Fil d'Ariane
Même sans s'arrêter, impossible de les manquer. Des visages de l'histoire du panafricanisme. Mais au premier plan, celui de Sékou Touré dérange, sur ce lieu de triste mémoire, ce pont du 8 novembre, dit des pendus, sous le régime du premier président de Guinée.
Nous avions demandé à ce que l'on fasse une stèle à ce niveau-là pour commémorer justement toutes ces pendaisons. Ceci n'a pas été fait malgré les promesses de l'époque. Alors quand aujourd'hui on se rend compte que ce sanguinaire, le bourreau, est magnifié sur un pan de ce pont, là où il a pendu des êtres humains, je pense que c'est quand même trop cher payé.

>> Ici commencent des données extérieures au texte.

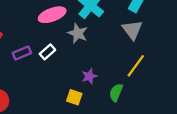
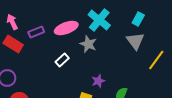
purple rectangle: (22, 53) -> (36, 32), moved
yellow line: (136, 66) -> (156, 60), moved

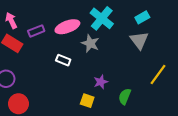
cyan rectangle: (138, 19) -> (142, 17), turned 32
white rectangle: (62, 60) -> (63, 60), turned 64
yellow line: (156, 60) -> (158, 75), moved

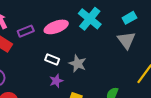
gray star: (90, 43) -> (78, 64), moved
purple star: (101, 82) -> (56, 81), moved

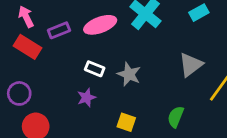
gray triangle: (126, 40) -> (191, 65), moved, turned 30
purple star: (56, 81) -> (86, 98), moved

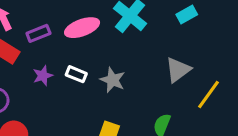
purple star: (86, 98) -> (43, 76), moved

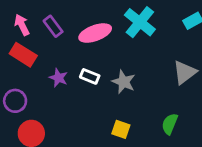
purple rectangle: (38, 33) -> (53, 26), moved, turned 75
purple star: (43, 76) -> (58, 78), turned -30

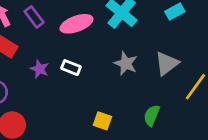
gray star: (124, 82) -> (126, 63), moved

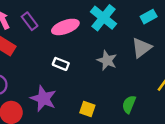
gray triangle: (167, 63) -> (142, 48), moved
purple star: (40, 69) -> (43, 99), moved, size x1.6

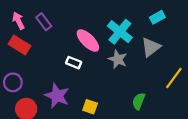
cyan cross: (103, 18) -> (120, 32), moved
pink ellipse: (65, 27) -> (88, 41), moved, turned 65
yellow square: (87, 109) -> (90, 107), moved

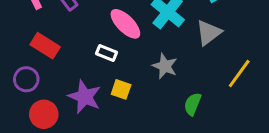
red rectangle: (20, 45) -> (45, 46), moved
gray star: (118, 59) -> (165, 66), moved
yellow square: (90, 107) -> (121, 89), moved

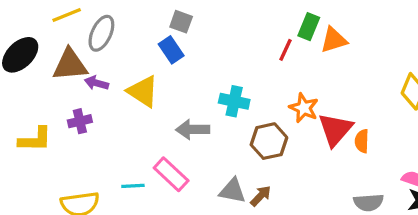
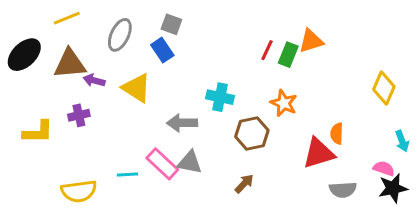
green rectangle: (309, 27) -> (288, 55), moved
gray ellipse: (101, 33) -> (120, 35), moved
red triangle: (335, 129) -> (319, 153), moved, turned 32
gray triangle: (232, 191) -> (190, 162), moved

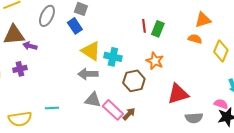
orange triangle: (311, 41) -> (203, 20), moved
red line: (267, 50) -> (144, 26), turned -32
yellow triangle: (137, 88) -> (91, 51), moved
orange semicircle: (337, 134) -> (195, 39), moved, turned 104
pink rectangle: (162, 164) -> (113, 110), moved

Fodé Marega, membre de l'association des victimes du Camp Boiro
C'était le 25 janvier 1971, quatre hauts responsables guinéens accusés de complot et sortis du tristement célèbre camp Boiro pour être exécutés, comme des dizaines de milliers de prisonniers politiques. Une page sombre effacée par ces figures des indépendances, Thomas Sankara pour le Burkina Faso, Amilcar Cabral pour la Guinée Bissau, Kwame Nkrumah pour le Ghana. Mais en Guinée, personne ne peut nier les faits historiques.
Si mon père avait été pendu, est-ce que j'aurais les mêmes réactions? Voilà les questions que nous aussi nous nous posons au sein de notre mouvement. Donc nous sommes très sensibles à leurs cris de cœur mais on veut leur demander qu'ensemble, chaque Guinéen doit se donner la main pour qu'on ait un pardon vrai. Parce que les parents sont morts, on ne peut plus les ramener à la vie. Mais on peut leur donner tout un honneur. On peut humaniser ces morts-là.

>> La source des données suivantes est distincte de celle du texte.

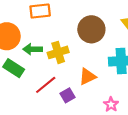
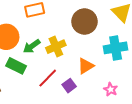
green arrow: (33, 49) -> (32, 46), turned -30

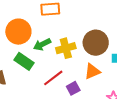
brown circle: (84, 22) -> (96, 43), moved

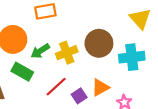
orange triangle: (92, 71) -> (100, 87), moved

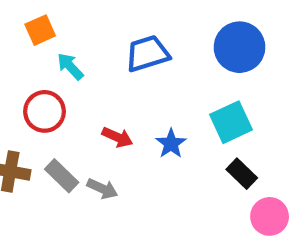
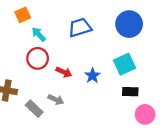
red circle: (45, 111) -> (38, 58), moved
black rectangle: (242, 174) -> (130, 92), turned -42
gray rectangle: (62, 176) -> (34, 109), moved

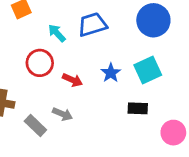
cyan arrow: (39, 34) -> (57, 33), moved
blue star: (92, 76) -> (111, 73), moved
black rectangle: (130, 92) -> (138, 108), moved

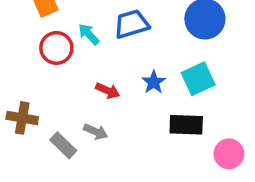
red circle: (40, 63) -> (56, 48), moved
black rectangle: (138, 108) -> (186, 125), size x1.4

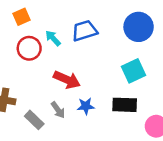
blue star: (154, 82) -> (86, 106), moved, turned 30
red arrow: (108, 91) -> (67, 80), size x1.5
gray arrow: (96, 132) -> (58, 110), turned 30

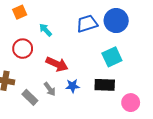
blue trapezoid: (84, 31) -> (87, 24), moved
red circle: (29, 48) -> (23, 49), moved

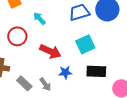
cyan square: (112, 57) -> (85, 44), moved
gray arrow: (50, 89) -> (45, 84), moved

Soninké Diané, membre du mouvement Les Sékoutouréïstes
Le pardon, c'est aussi ce que demande l'auteur de la fresque aux victimes du camp Boiro.
C'est l'art. On est en train de faire quelque chose qui est beau. Les gens viennent pour prendre des photos. Donc chaque pays a son histoire aussi. Mais nous on l'a pas fait pour vexer l'association, cette association-là. Au contraire, si ça les a touchés on demande pardon. Parce que ce n'est pas notre intention. Ce n'était pas un truc politique. Ce n'est pas quelqu'un qui nous a financé.
Chimère Ndiaw, artiste graffeur peintre
Art, histoire et mémoire, s'entrechoquent ici, sous ce pont du 8 novembre, à l'entrée de la commune de Kaloum, dirigée depuis peu par la fille aînée de Sékou Touré.